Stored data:
━━━━

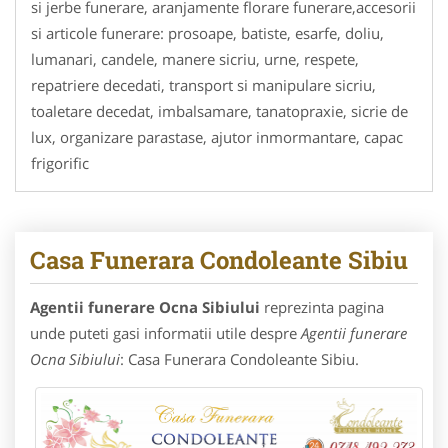
si jerbe funerare, aranjamente florare funerare,accesorii
si articole funerare: prosoape, batiste, esarfe, doliu,
lumanari, candele, manere sicriu, urne, respete,
repatriere decedati, transport si manipulare sicriu,
toaletare decedat, imbalsamare, tanatopraxie, sicrie de
lux, organizare parastase, ajutor inmormantare, capac
frigorific
Casa Funerara Condoleante Sibiu
Agentii funerare Ocna Sibiului
reprezinta pagina
unde puteti gasi informatii utile despre
Agentii funerare
Ocna Sibiului
: Casa Funerara Condoleante Sibiu.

━━━━

◆ **EXERCISE REQUIREMENTS**
Show all lines above holding the word "Ocna".

◆ **TASK SOLUTION**
Agentii funerare Ocna Sibiului
Ocna Sibiului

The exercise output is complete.